There is no truth coming more determinedly to the front in our own day than this: that society is an organism similar to the human body. This indeed is no new idea, nor is it an exclusively Christian idea. That man was made for society and that it was each man’s business to labour for the good of the whole was common Stoic doctrine. It was taught that every man should believe himself to be born, not for himself, but for the whole world. Take one out of many expressions of this truth: "You have seen a hand cut off, or a foot, or a head, lying apart from the rest of the body; that is what a man makes himself when he separates himself from others or does anything unsocial. You were made by nature a part; and it is due to the benevolence of God that, if you have become detached from the whole, you can be reunited to it." And in the very earliest days, when the populace of Rome became disaffected and seditious and retired outside the city walls to a camp of their own, Menenius Agrippa went out to them and uttered his fable which Shakespeare has helped to make famous. He related how the various members of the body-the hand, the eye, the ear-mutinied and refused to work any longer because it seemed to them that all the food and enjoyment for which they toiled went to another member, and not to them. It was of course easy for the accused member to clear itself of the charge of inactivity and show that the food it received was not retained for its own exclusive use, but was distributed through the rivers of the blood, and how "the strongest nerves and small inferior veins" from it received the natural competency whereby they lived.

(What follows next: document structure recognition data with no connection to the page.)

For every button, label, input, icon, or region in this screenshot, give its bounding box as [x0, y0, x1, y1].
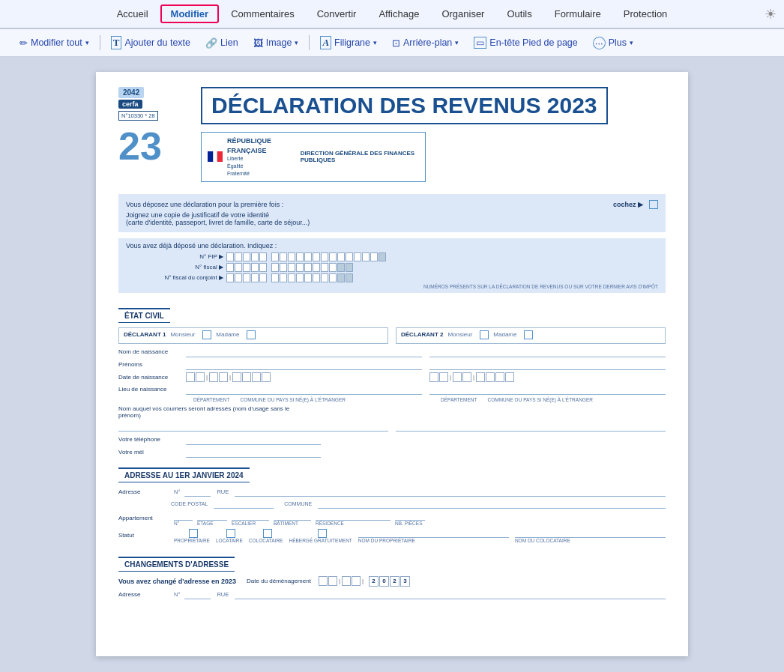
lieu-naissance-input-1[interactable]	[186, 384, 422, 395]
locataire-checkbox[interactable]	[226, 529, 235, 538]
day1-1	[186, 372, 195, 382]
header-icon: ▭	[474, 37, 486, 49]
madame2-checkbox[interactable]	[524, 330, 533, 339]
dept1-label: DÉPARTEMENT	[193, 397, 230, 402]
prenoms-input-2[interactable]	[429, 360, 666, 370]
rue-input[interactable]	[235, 487, 666, 497]
nom-naissance-input-1[interactable]	[186, 347, 422, 357]
separator-1	[100, 35, 100, 50]
settings-icon[interactable]: ☀	[765, 6, 777, 22]
prenoms-input-1[interactable]	[186, 360, 422, 370]
adresse-title: ADRESSE AU 1ER JANVIER 2024	[124, 471, 244, 479]
dd-3	[342, 576, 351, 586]
fip-box-6	[271, 252, 279, 261]
more-icon: ···	[593, 37, 606, 49]
declarants-row: DÉCLARANT 1 Monsieur Madame DÉCLARANT 2 …	[118, 327, 666, 344]
num-input[interactable]	[184, 487, 211, 497]
menu-convertir[interactable]: Convertir	[307, 4, 367, 23]
fip-box-9	[296, 252, 304, 261]
fc-box-3	[243, 273, 250, 282]
courriers-input-2[interactable]	[396, 421, 666, 432]
fc-box-1	[226, 273, 234, 282]
menu-modifier[interactable]: Modifier	[160, 4, 220, 23]
nom-naissance-input-2[interactable]	[429, 347, 666, 357]
nb-pieces-sublabel: NB. PIÈCES	[395, 521, 425, 526]
batiment-input[interactable]	[274, 511, 311, 521]
commune1-label: COMMUNE OU PAYS SI NÉ(E) À L'ÉTRANGER	[241, 397, 346, 402]
year-big: 23	[118, 127, 162, 166]
ybox-2: 2	[369, 576, 379, 587]
menu-formulaire[interactable]: Formulaire	[544, 4, 612, 23]
residence-input[interactable]	[316, 511, 391, 521]
nom-proprio-input[interactable]	[358, 528, 509, 538]
date-naissance-row: Date de naissance | | | |	[118, 372, 666, 382]
f-box-5	[259, 263, 267, 272]
statut-row: Statut PROPRIÉTAIRE LOCATAIRE COLOCATAIR…	[118, 528, 666, 543]
courriers-input-1[interactable]	[118, 421, 388, 432]
nb-pieces-input[interactable]	[395, 511, 425, 521]
toolbar-lien[interactable]: 🔗 Lien	[198, 34, 246, 52]
menu-affichage[interactable]: Affichage	[368, 4, 429, 23]
commune-input[interactable]	[318, 499, 666, 509]
monsieur1-label: Monsieur	[170, 331, 195, 338]
menu-protection[interactable]: Protection	[613, 4, 678, 23]
filigrane-label: Filigrane	[334, 37, 370, 48]
lieu-naissance-input-2[interactable]	[429, 384, 666, 395]
madame1-checkbox[interactable]	[247, 330, 256, 339]
separator-2	[309, 35, 310, 50]
fip-box-11	[313, 252, 320, 261]
toolbar-entete[interactable]: ▭ En-tête Pied de page	[466, 34, 585, 52]
etage-sublabel: ÉTAGE	[197, 521, 227, 526]
code-postal-input[interactable]	[214, 499, 274, 509]
menu-accueil[interactable]: Accueil	[106, 4, 159, 23]
heberge-checkbox[interactable]	[318, 529, 327, 538]
fip-box-4	[251, 252, 259, 261]
etage-input[interactable]	[197, 511, 227, 521]
mel-input[interactable]	[186, 447, 321, 458]
chevron-plus: ▾	[630, 39, 633, 46]
date-demenagement-label: Date du déménagement	[247, 578, 311, 584]
date-demenag-boxes: | |	[319, 576, 364, 586]
year2-1	[476, 372, 485, 382]
toolbar-ajouter-texte[interactable]: T Ajouter du texte	[103, 33, 198, 52]
toolbar-image[interactable]: 🖼 Image ▾	[246, 34, 307, 52]
rue2-input[interactable]	[235, 590, 666, 599]
fip-box-17	[362, 252, 370, 261]
fip-box-5	[259, 252, 267, 261]
menu-bar: Accueil Modifier Commentaires Convertir …	[0, 0, 784, 28]
proprio-checkbox[interactable]	[189, 529, 198, 538]
toolbar-modifier-tout[interactable]: ✏ Modifier tout ▾	[12, 34, 97, 52]
declaration-left: Vous déposez une déclaration pour la pre…	[118, 188, 666, 297]
monsieur1-checkbox[interactable]	[202, 330, 211, 339]
menu-organiser[interactable]: Organiser	[431, 4, 495, 23]
entete-label: En-tête Pied de page	[489, 37, 577, 48]
declarant1-label: DÉCLARANT 1	[124, 331, 166, 338]
month1-2	[219, 372, 228, 382]
coloc-checkbox[interactable]	[263, 529, 272, 538]
toolbar-plus[interactable]: ··· Plus ▾	[585, 34, 641, 52]
nom-coloc-input[interactable]	[515, 528, 666, 538]
appart-num-input[interactable]	[174, 511, 193, 521]
first-decl-checkbox[interactable]	[649, 200, 658, 209]
content-area: 2042 cerfa N°10330 * 28 23 DÉCLARATION D…	[0, 57, 784, 671]
changements-header: CHANGEMENTS D'ADRESSE	[118, 557, 235, 572]
form-title: DÉCLARATION DES REVENUS 2023	[201, 87, 608, 124]
monsieur2-checkbox[interactable]	[480, 330, 489, 339]
fc-box-15	[346, 273, 353, 282]
menu-outils[interactable]: Outils	[496, 4, 542, 23]
escalier-input[interactable]	[232, 511, 269, 521]
dept1-labels: DÉPARTEMENT COMMUNE OU PAYS SI NÉ(E) À L…	[193, 397, 418, 402]
rue2-label: RUE	[217, 591, 229, 598]
num2-input[interactable]	[184, 590, 211, 599]
declarant1-block: DÉCLARANT 1 Monsieur Madame	[118, 327, 388, 344]
locataire-col: LOCATAIRE	[216, 529, 243, 543]
toolbar-filigrane[interactable]: A Filigrane ▾	[313, 33, 385, 52]
adresse-header: ADRESSE AU 1ER JANVIER 2024	[118, 467, 250, 482]
fc-box-2	[235, 273, 242, 282]
dd-sep2: |	[362, 578, 364, 584]
toolbar-arriere-plan[interactable]: ⊡ Arrière-plan ▾	[385, 34, 466, 52]
chevron-image: ▾	[295, 39, 298, 46]
telephone-input[interactable]	[186, 435, 321, 445]
menu-commentaires[interactable]: Commentaires	[220, 4, 305, 23]
filigrane-icon: A	[320, 36, 331, 49]
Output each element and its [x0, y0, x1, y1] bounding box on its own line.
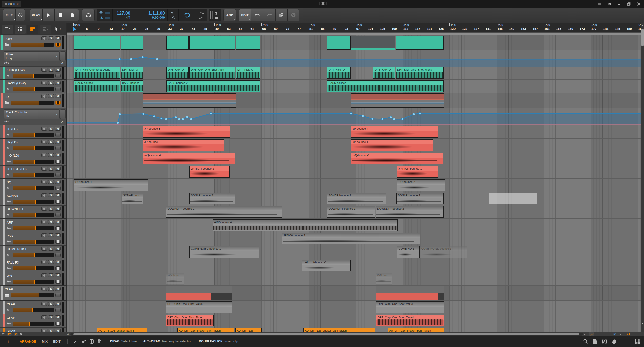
clip-lanes-button[interactable]	[27, 25, 38, 34]
audio-clip[interactable]: SQ-bounce-1	[74, 179, 148, 191]
automation-lane-header[interactable]: FilterFreq▼⊺≡★≡+✕	[0, 50, 66, 66]
track-menu-button[interactable]	[55, 253, 61, 257]
audio-clip[interactable]: ARP-bounce-2	[213, 219, 398, 231]
selection-highlight[interactable]	[489, 193, 537, 204]
audio-clip[interactable]: DPT_Kick_O	[166, 67, 189, 79]
mute-button[interactable]: M	[55, 302, 61, 306]
track-header-comb-noise[interactable]: COMB NOISESM	[0, 246, 66, 259]
info-button[interactable]: i	[8, 339, 9, 344]
track-menu-button[interactable]	[55, 280, 61, 284]
solo-button[interactable]: S	[48, 220, 54, 224]
audio-clip[interactable]: DPT_Kick_O	[236, 67, 260, 79]
close-icon[interactable]	[637, 2, 640, 6]
clip-lane[interactable]	[67, 35, 641, 50]
audio-clip[interactable]: DPT_Clap_One_Shot_Value	[376, 301, 444, 313]
mute-button[interactable]: M	[55, 180, 61, 184]
record-arm-button[interactable]	[41, 315, 47, 319]
audio-clip[interactable]: BASS-bounce-1	[327, 80, 444, 92]
automation-point[interactable]	[130, 58, 132, 60]
record-arm-button[interactable]	[41, 68, 47, 72]
file-button[interactable]: FILE	[3, 9, 16, 21]
solo-button[interactable]: S	[48, 140, 54, 144]
automation-point[interactable]	[371, 118, 373, 120]
automation-point[interactable]	[178, 118, 180, 120]
volume-slider[interactable]	[13, 253, 54, 257]
record-arm-button[interactable]	[41, 153, 47, 157]
automation-lane[interactable]	[67, 50, 641, 66]
solo-button[interactable]: S	[48, 329, 54, 332]
record-arm-button[interactable]	[41, 36, 47, 40]
audio-clip[interactable]: WN-bour	[166, 273, 184, 285]
volume-slider[interactable]	[13, 226, 54, 230]
play-button[interactable]	[42, 9, 54, 21]
automation-point[interactable]	[165, 118, 167, 120]
automation-point[interactable]	[142, 113, 144, 115]
record-arm-button[interactable]	[41, 302, 47, 306]
track-menu-button[interactable]	[55, 240, 61, 244]
automation-lane-header[interactable]: Track Controlsflt-▼⊺≡★≡+✕	[0, 108, 66, 125]
track-menu-button[interactable]	[55, 213, 61, 217]
solo-button[interactable]: S	[48, 167, 54, 171]
clip-lane[interactable]: WN-bourWN-bou	[67, 272, 641, 286]
group-clip[interactable]	[74, 36, 120, 50]
vertical-scroll-thumb[interactable]	[641, 29, 644, 46]
dashboard-clock-button[interactable]	[16, 9, 25, 21]
audio-clip[interactable]: DOWNLIFT-bounce-2	[376, 206, 444, 218]
io-cell[interactable]	[209, 9, 221, 21]
automation-point[interactable]	[350, 112, 352, 114]
group-clip[interactable]	[236, 36, 260, 50]
audio-clip[interactable]: FALL FX-bounce-1	[302, 260, 351, 271]
audio-clip[interactable]: DPT_Clap_One_Shot_Value	[166, 301, 232, 313]
add-track-button[interactable]: ADD	[223, 9, 236, 21]
audio-clip[interactable]: SONAR-bour	[122, 193, 143, 204]
group-clip[interactable]	[121, 36, 143, 50]
automation-point[interactable]	[362, 115, 364, 117]
clip-lane[interactable]: FALL FX-bounce-1	[67, 259, 641, 272]
mute-button[interactable]: M	[55, 140, 61, 144]
record-arm-button[interactable]	[41, 140, 47, 144]
track-header-fall-fx[interactable]: FALL FXSM	[0, 259, 66, 272]
automation-param-selector[interactable]: Track Controlsflt-▼	[4, 109, 60, 119]
automation-point[interactable]	[413, 113, 415, 115]
playhead-line[interactable]	[241, 35, 241, 332]
position-display[interactable]: 1.1.1.00 0:00.000	[133, 9, 168, 21]
audio-clip[interactable]: AU_LTH_126_shaker_pani_lavish	[177, 328, 234, 332]
grid-view-button[interactable]	[15, 25, 26, 34]
audio-clip[interactable]: COMB NOISE-bounce-1	[420, 246, 467, 258]
track-menu-button[interactable]	[55, 101, 61, 105]
tab-arrange[interactable]: ARRANGE	[20, 340, 36, 343]
audio-clip[interactable]: JP-bounce-1	[351, 139, 433, 151]
automation-point[interactable]	[119, 58, 121, 60]
link-icon[interactable]	[82, 340, 86, 343]
mute-button[interactable]: M	[55, 220, 61, 224]
metronome-cell[interactable]	[97, 9, 113, 21]
automation-point[interactable]	[186, 116, 188, 118]
track-header-clap[interactable]: CLAPSM	[0, 301, 66, 314]
timeline-ruler[interactable]: 0:000:301:001:302:002:303:003:304:004:30…	[67, 23, 641, 32]
record-arm-button[interactable]	[41, 329, 47, 332]
track-menu-button[interactable]	[55, 133, 61, 137]
automation-point[interactable]	[160, 117, 162, 119]
audio-clip[interactable]: JP-bounce-2	[143, 139, 224, 151]
record-arm-button[interactable]	[41, 233, 47, 237]
track-menu-button[interactable]	[55, 200, 61, 204]
clip-lane[interactable]: JP HIGH-bounce-2JP HIGH-bounce-1	[67, 166, 641, 179]
audio-clip[interactable]: BASS-bounce-2	[166, 80, 260, 92]
track-header-jp-high-ld-[interactable]: JP HIGH (LD)SM	[0, 166, 66, 179]
record-arm-button[interactable]	[41, 180, 47, 184]
clip-lane[interactable]: AU_LTH_126_shaker_pani_lAU_LTH_126_shake…	[67, 328, 641, 332]
automation-point[interactable]	[153, 115, 155, 117]
mute-button[interactable]: M	[55, 273, 61, 277]
redo-button[interactable]	[263, 9, 275, 21]
audio-clip[interactable]: DPT_Kick_O	[121, 67, 143, 79]
automation-point[interactable]	[182, 118, 184, 120]
solo-button[interactable]: S	[48, 36, 54, 40]
record-arm-button[interactable]	[41, 127, 47, 131]
mute-button[interactable]: M	[55, 329, 61, 332]
automation-point[interactable]	[393, 118, 395, 120]
punch-cell[interactable]	[168, 9, 179, 21]
audio-clip[interactable]: DPT_Kick_One_Shot_Alph	[189, 67, 235, 79]
play-menu-button[interactable]: PLAY	[30, 9, 42, 21]
audio-clip[interactable]: DOWNLIFT-bounce-2	[166, 206, 282, 218]
swap-tracks-icon[interactable]	[2, 333, 5, 336]
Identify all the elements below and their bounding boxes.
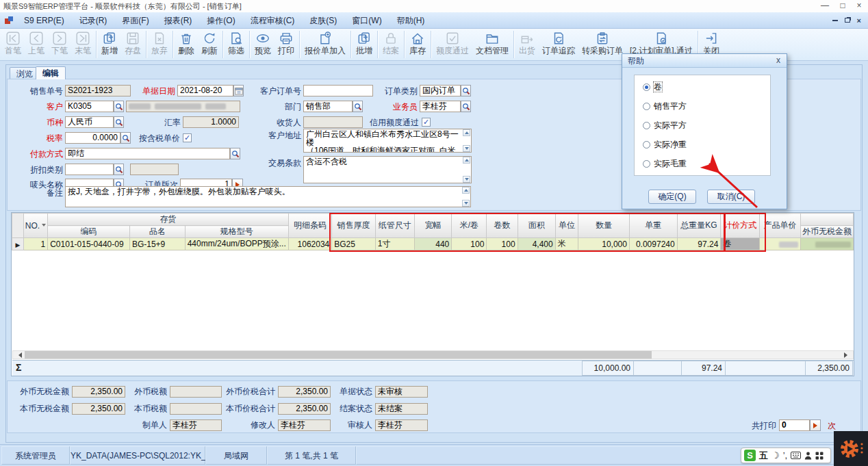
radio-option-actual-sqm[interactable]: 实际平方 xyxy=(643,120,687,130)
department-field[interactable]: 销售部 xyxy=(303,101,353,112)
scroll-up-icon[interactable] xyxy=(463,157,470,164)
salesman-lookup-button[interactable] xyxy=(461,101,471,112)
trade-terms-textarea[interactable]: 含运不含税 xyxy=(303,156,472,183)
radio-icon[interactable] xyxy=(643,160,650,168)
mdi-minimize-icon[interactable] xyxy=(832,20,838,21)
toolbar-button-stock[interactable]: 库存 xyxy=(406,30,429,57)
menu-operation[interactable]: 操作(O) xyxy=(199,12,242,29)
tax-rate-lookup-button[interactable] xyxy=(120,132,131,144)
date-picker-button[interactable] xyxy=(233,85,244,96)
horizontal-scrollbar[interactable] xyxy=(12,350,854,359)
cell-barcode[interactable]: 1062034 xyxy=(288,238,332,250)
mdi-restore-icon[interactable] xyxy=(845,18,850,23)
radio-option-net-weight[interactable]: 实际净重 xyxy=(643,140,687,149)
customer-po-field[interactable] xyxy=(303,85,373,96)
radio-icon[interactable] xyxy=(643,103,650,110)
dialog-close-icon[interactable]: x xyxy=(773,55,784,66)
payment-field[interactable]: 即结 xyxy=(65,148,230,159)
col-header-width[interactable]: 宽幅 xyxy=(414,213,452,238)
col-header-unit-weight[interactable]: 单重 xyxy=(629,213,677,238)
moon-icon[interactable]: ☽ xyxy=(771,449,780,463)
toolbar-button-next-record[interactable]: 下笔 xyxy=(48,30,71,57)
menu-record[interactable]: 记录(R) xyxy=(72,12,115,29)
col-header-meters-per-roll[interactable]: 米/卷 xyxy=(452,213,487,238)
col-header-area[interactable]: 面积 xyxy=(518,213,555,238)
menu-ui[interactable]: 界面(F) xyxy=(114,12,156,29)
toolbar-button-shipment[interactable]: 出货 xyxy=(515,30,539,57)
department-lookup-button[interactable] xyxy=(353,101,363,112)
discount-type-field[interactable] xyxy=(65,164,114,175)
cell-core-size[interactable]: 1寸 xyxy=(375,238,414,250)
toolbar-button-batch-add[interactable]: 批增 xyxy=(353,30,376,57)
menu-window[interactable]: 窗口(W) xyxy=(344,12,389,29)
cell-meters-per-roll[interactable]: 100 xyxy=(452,238,487,250)
corner-app-overlay[interactable] xyxy=(834,431,868,466)
toolbar-button-last-record[interactable]: 末笔 xyxy=(71,30,94,57)
scroll-down-icon[interactable] xyxy=(463,176,470,183)
cell-thickness[interactable]: BG25 xyxy=(332,238,375,250)
toolbar-button-refresh[interactable]: 刷新 xyxy=(198,30,221,57)
doc-date-field[interactable]: 2021-08-20 xyxy=(177,85,233,96)
col-header-core-size[interactable]: 纸管尺寸 xyxy=(375,213,414,238)
cell-unit-weight[interactable]: 0.0097240 xyxy=(629,238,677,250)
print-count-field[interactable]: 0 xyxy=(779,419,810,431)
ok-button[interactable]: 确定(Q) xyxy=(648,190,696,204)
scroll-down-icon[interactable] xyxy=(463,145,470,152)
toolbar-button-add-from-quote[interactable]: 报价单加入 xyxy=(301,30,349,57)
radio-option-sales-sqm[interactable]: 销售平方 xyxy=(643,101,687,111)
radio-option-gross-weight[interactable]: 实际毛重 xyxy=(643,159,687,168)
toolbar-button-order-tracking[interactable]: 订单追踪 xyxy=(539,30,578,57)
col-group-inventory[interactable]: 存货 xyxy=(48,213,289,226)
cell-total-weight[interactable]: 97.24 xyxy=(677,238,721,250)
col-header-pricing-mode[interactable]: 计价方式 xyxy=(721,213,760,238)
toolbar-button-save[interactable]: 存盘 xyxy=(121,30,144,57)
col-header-total-weight[interactable]: 总重量KG xyxy=(677,213,721,238)
menu-s9erp[interactable]: S9 ERP(E) xyxy=(16,12,72,29)
radio-icon[interactable] xyxy=(643,122,650,129)
tax-rate-field[interactable]: 0.0000 xyxy=(65,132,120,144)
cell-spec[interactable]: 440mm/24um/BOPP预涂... xyxy=(185,238,288,250)
cell-no[interactable]: 1 xyxy=(23,238,47,250)
toolbar-button-print[interactable]: 打印 xyxy=(275,30,298,57)
punctuation-icon[interactable]: ’, xyxy=(783,449,788,463)
col-header-code[interactable]: 编码 xyxy=(48,226,130,238)
keyboard-icon[interactable] xyxy=(791,452,801,459)
cell-width[interactable]: 440 xyxy=(414,238,452,250)
toolbar-button-quota-pass[interactable]: 额度通过 xyxy=(433,30,472,57)
salesman-field[interactable]: 李桂芬 xyxy=(420,101,461,112)
cell-fc-amount-redacted[interactable] xyxy=(800,238,853,250)
trade-terms-scrollbar[interactable] xyxy=(462,157,471,183)
maximize-window-icon[interactable]: □ xyxy=(834,0,852,12)
customer-code-field[interactable]: K0305 xyxy=(65,101,114,112)
order-type-field[interactable]: 国内订单 xyxy=(420,85,461,96)
currency-lookup-button[interactable] xyxy=(114,116,124,128)
radio-selected-icon[interactable] xyxy=(643,83,650,91)
scroll-right-icon[interactable] xyxy=(844,352,850,358)
col-header-unit[interactable]: 单位 xyxy=(555,213,578,238)
toolbar-button-close-case[interactable]: 结案 xyxy=(379,30,403,57)
toolbar-button-discard[interactable]: 放弃 xyxy=(148,30,171,57)
minimize-window-icon[interactable]: — xyxy=(816,0,834,12)
col-header-spec[interactable]: 规格型号 xyxy=(185,226,288,238)
tax-included-checkbox[interactable]: ✓ xyxy=(183,133,192,142)
toolbar-button-prev-record[interactable]: 上笔 xyxy=(25,30,48,57)
scroll-left-icon[interactable] xyxy=(16,352,22,358)
menu-flow-audit[interactable]: 流程审核(C) xyxy=(243,12,303,29)
discount-lookup-button[interactable] xyxy=(114,164,124,175)
toolbar-button-filter[interactable]: 筛选 xyxy=(225,30,248,57)
tab-edit[interactable]: 编辑 xyxy=(36,66,66,79)
sales-no-field[interactable]: S2021-1923 xyxy=(65,85,131,96)
currency-field[interactable]: 人民币 xyxy=(65,116,114,128)
credit-pass-checkbox[interactable]: ✓ xyxy=(422,118,431,127)
toolbar-button-delete[interactable]: 删除 xyxy=(175,30,198,57)
cell-unit[interactable]: 米 xyxy=(555,238,578,250)
cell-pricing-mode-selected[interactable]: 卷 xyxy=(721,238,760,250)
menu-skin[interactable]: 皮肤(S) xyxy=(302,12,344,29)
cell-code[interactable]: C0101-015-0440-09 xyxy=(48,238,130,250)
person-icon[interactable] xyxy=(804,452,812,460)
cancel-button[interactable]: 取消(C) xyxy=(707,190,755,204)
payment-lookup-button[interactable] xyxy=(230,148,240,159)
radio-icon[interactable] xyxy=(643,141,650,148)
order-type-lookup-button[interactable] xyxy=(461,85,471,96)
toolbox-grid-icon[interactable] xyxy=(815,452,824,460)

But although this comparison of society to the body is not new, it is now being more seriously and scientifically examined and pushed to its legitimate conclusions and applications. The "real meaning of the doctrine that society is an organism is that an individual has no life except that which is social, and that he cannot realise his own purposes except in realising the larger purposes of society." All the organs of the body by which we do our work in the world and earn our bread are themselves maintained in life and fulfil the end of their own existence by working for and maintaining the whole body; and except in the common life of the body they cannot be maintained at all. It is the same with the other organs of the body. The heart, the lungs, the digestive organs, have hard and constant work to do; but only by doing it can they fulfil the very purpose of their existence and maintain themselves in life by contributing to the life of the body in which alone they can live at all. The same principle holds good in society. It is obvious in trade and commerce; a man can only maintain himself in life by helping to maintain other people. And the ideal society is one in which each man should not only yield reluctantly to the compulsion of this natural law, but should clearly see the great ends for which mankind exists and labour zealously to promote these ends, should as eagerly seek what contributes to the good of the whole as the hand is stretched out for food or as the palate relishes what stays the appetite and nourishes the whole body.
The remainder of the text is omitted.